Researchers in Sweden and the United States assessed whether a brief self-administered digital cognitive battery, alone or combined with a blood-based amyloid biomarker panel, more accurately detects cognitive impairment and clinical Alzheimer’s disease (AD) in primary care than standard care.
Study
The investigators trained and validated BioCog, a tablet-based, self-administered test battery, across two Swedish cohorts. A secondary-care cohort from the BioFINDER-2 study (ClinicalTrials.gov NCT03174938) was used to build logistic-regression models and establish cutoffs; an independent primary-care cohort from 19 clinics in the BioFINDER-Primary Care study (NCT06120361) served for external validation. BioCog included a ten-word list (three immediate recalls, delayed recall, and delayed recognition), a cognitive processing-speed task, and items related to orientation to time. Objective cognitive impairment was defined using the Repeatable Battery for the Assessment of Neuropsychological Status (RBANS); in secondary care, a proxy for the RBANS from similar neuropsychological tests was used.
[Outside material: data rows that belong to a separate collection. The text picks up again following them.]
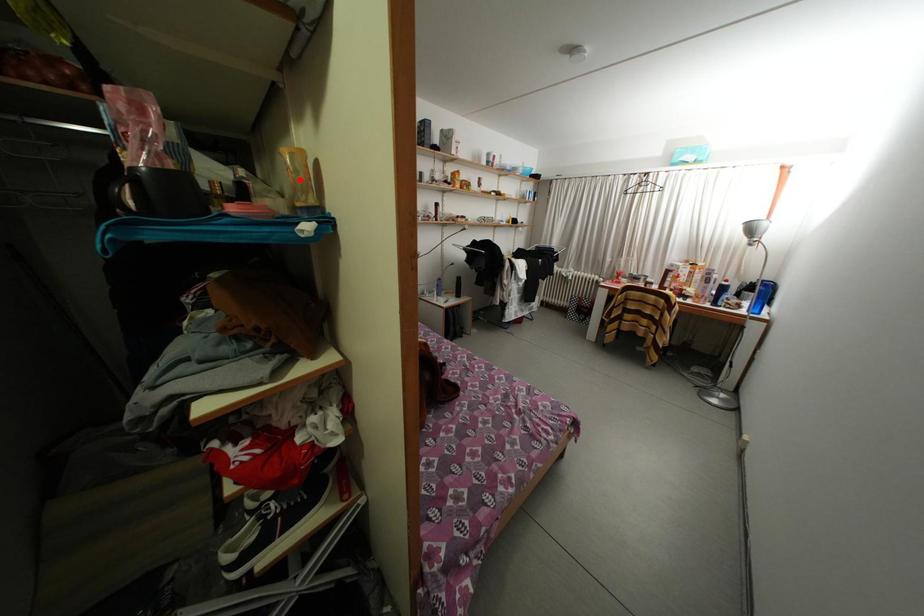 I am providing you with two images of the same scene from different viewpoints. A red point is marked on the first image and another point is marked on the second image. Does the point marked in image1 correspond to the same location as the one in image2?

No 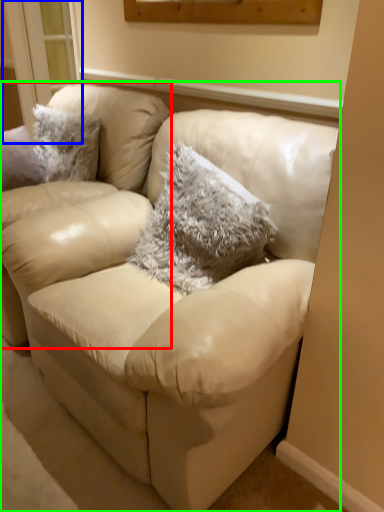 Question: Which is nearer to the chair (highlighted by a red box)? window (highlighted by a blue box) or studio couch (highlighted by a green box).

Choices:
 (A) window
 (B) studio couch

Answer: (B)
Model selection employed recursive feature elimination with Akaike Information Criterion (AIC) and receiver-operating-characteristic area under the curve (AUC) for performance. One-cutoff and two-cutoff schemes were predefined; the latter created an intermediate zone to be resolved by further evaluation. Two BioCog probability thresholds (0.332 and 0.769) were chosen to target 95% sensitivity and 95% specificity. Primary-care physicians (PCPs) performed standard evaluations, including MMSE, MoCA, computed tomography, and clinical judgment. A two-step workflow was tested: Step 1 involved BioCog to detect impairment; Step 2 involved a plasma panel (PrecivityAD2) generating the Amyloid Probability Score-2 (APS2) from Aβ42, Aβ40, p-tau217, and non-p-tau217. Sensitivity analyses used the Clinical Dementia Rating (CDR) global score ≥0.5 as an alternative impairment reference.
Findings
In secondary care (n=223; mean age 73 years), the best six-variable model (BioCog6: delayed recall, processing-speed correct, immediate recall performance, total time, age, and delayed recognition) achieved an AUC of 0.96 and 89% accuracy for objectively verified cognitive impairment at a single cutoff. A two-cutoff approach reached 96% accuracy with 18% of participants in an intermediate zone requiring follow-up. Psychometrics supported feasibility and validity: strong convergent correlations with paper analogs, weak divergent correlations with unrelated domains, an average completion time of about 11 minutes, and only around 2% reporting difficulty with instructions.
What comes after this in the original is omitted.